**Exercise description**.
Please reproduce the lines of the records below from the one holding "Stocker le produit" through the one holding "a posé une nouvelle question", inclusive, skipping all pictures.

__________

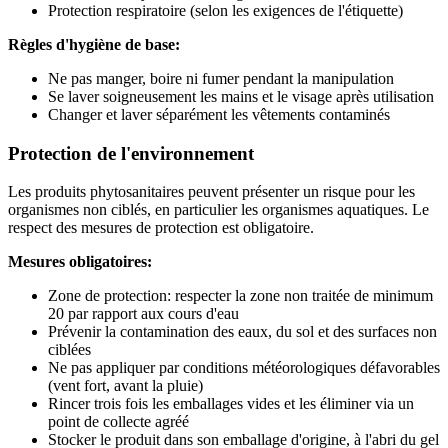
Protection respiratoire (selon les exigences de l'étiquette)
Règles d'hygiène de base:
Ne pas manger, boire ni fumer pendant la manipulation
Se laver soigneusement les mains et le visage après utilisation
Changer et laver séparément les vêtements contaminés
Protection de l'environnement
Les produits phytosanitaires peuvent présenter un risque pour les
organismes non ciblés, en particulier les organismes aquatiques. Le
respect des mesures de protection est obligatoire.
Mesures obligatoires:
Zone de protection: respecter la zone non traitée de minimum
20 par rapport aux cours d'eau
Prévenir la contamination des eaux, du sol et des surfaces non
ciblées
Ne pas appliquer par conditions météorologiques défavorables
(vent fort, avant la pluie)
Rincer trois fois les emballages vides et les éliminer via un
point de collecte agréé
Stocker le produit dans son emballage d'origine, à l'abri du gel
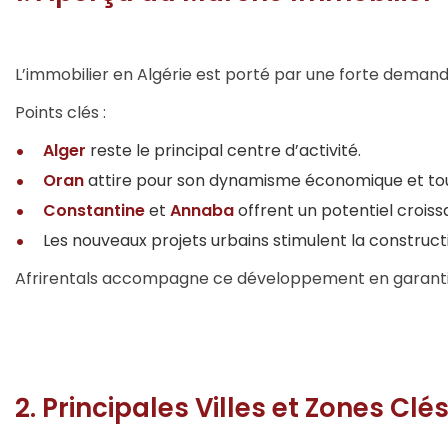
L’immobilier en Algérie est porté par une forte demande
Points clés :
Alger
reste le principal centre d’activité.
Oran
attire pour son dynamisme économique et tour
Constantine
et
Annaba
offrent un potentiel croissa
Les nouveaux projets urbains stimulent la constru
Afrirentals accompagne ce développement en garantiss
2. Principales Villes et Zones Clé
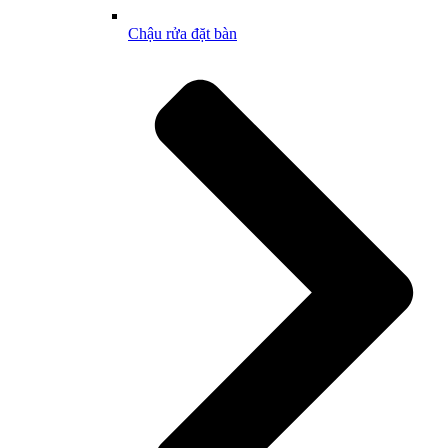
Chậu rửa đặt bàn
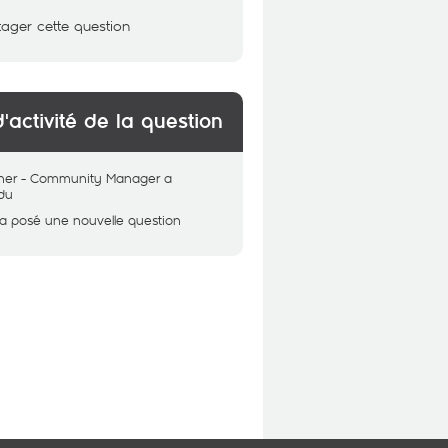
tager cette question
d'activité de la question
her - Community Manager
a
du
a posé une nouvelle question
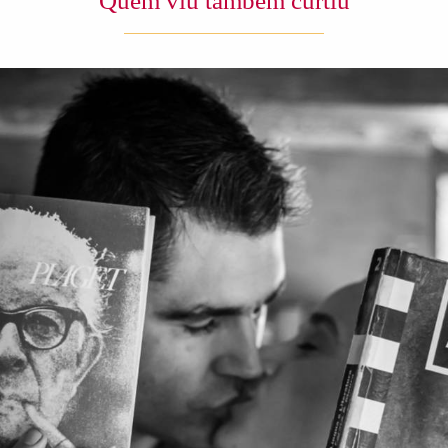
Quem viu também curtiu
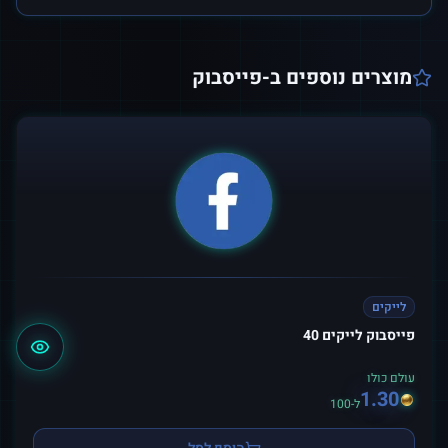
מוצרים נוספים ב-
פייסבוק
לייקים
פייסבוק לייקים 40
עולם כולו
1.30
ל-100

__________

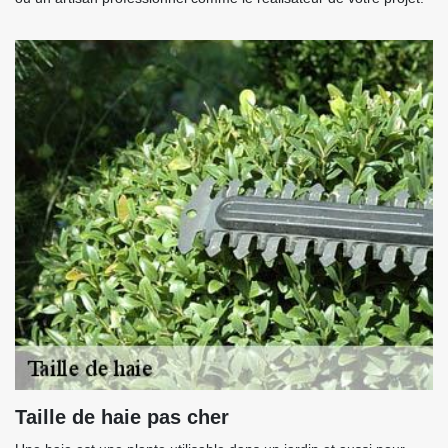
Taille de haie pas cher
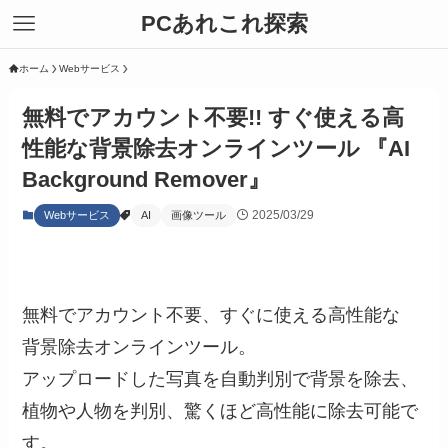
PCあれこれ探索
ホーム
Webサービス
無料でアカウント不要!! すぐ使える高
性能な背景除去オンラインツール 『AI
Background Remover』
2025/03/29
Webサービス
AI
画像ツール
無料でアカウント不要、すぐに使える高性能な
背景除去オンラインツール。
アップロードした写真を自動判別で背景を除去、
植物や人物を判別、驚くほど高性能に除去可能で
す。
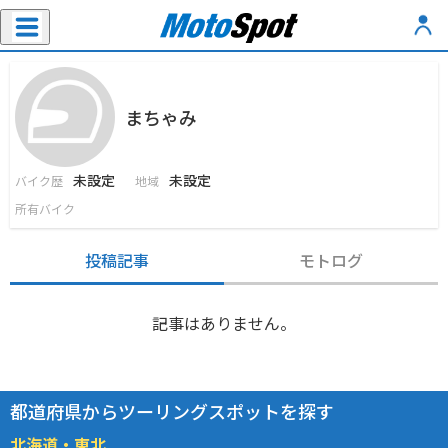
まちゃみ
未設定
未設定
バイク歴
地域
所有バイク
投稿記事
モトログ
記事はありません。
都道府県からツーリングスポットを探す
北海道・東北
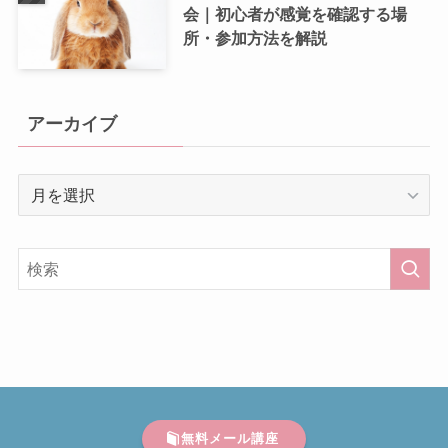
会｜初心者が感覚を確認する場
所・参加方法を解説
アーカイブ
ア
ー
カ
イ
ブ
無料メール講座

__________

**Output for this task**.
Stocker le produit dans son emballage d'origine, à l'abri du gel
L’immobilier en Algérie est porté par une forte demande
Points clés :
Alger
reste le principal centre d’activité.
Oran
attire pour son dynamisme économique et tour
Constantine
et
Annaba
offrent un potentiel croissa
Les nouveaux projets urbains stimulent la constru
Afrirentals accompagne ce développement en garantiss
2. Principales Villes et Zones Clé
Chậu rửa đặt bàn
tager cette question
d'activité de la question
her - Community Manager
a
du
a posé une nouvelle question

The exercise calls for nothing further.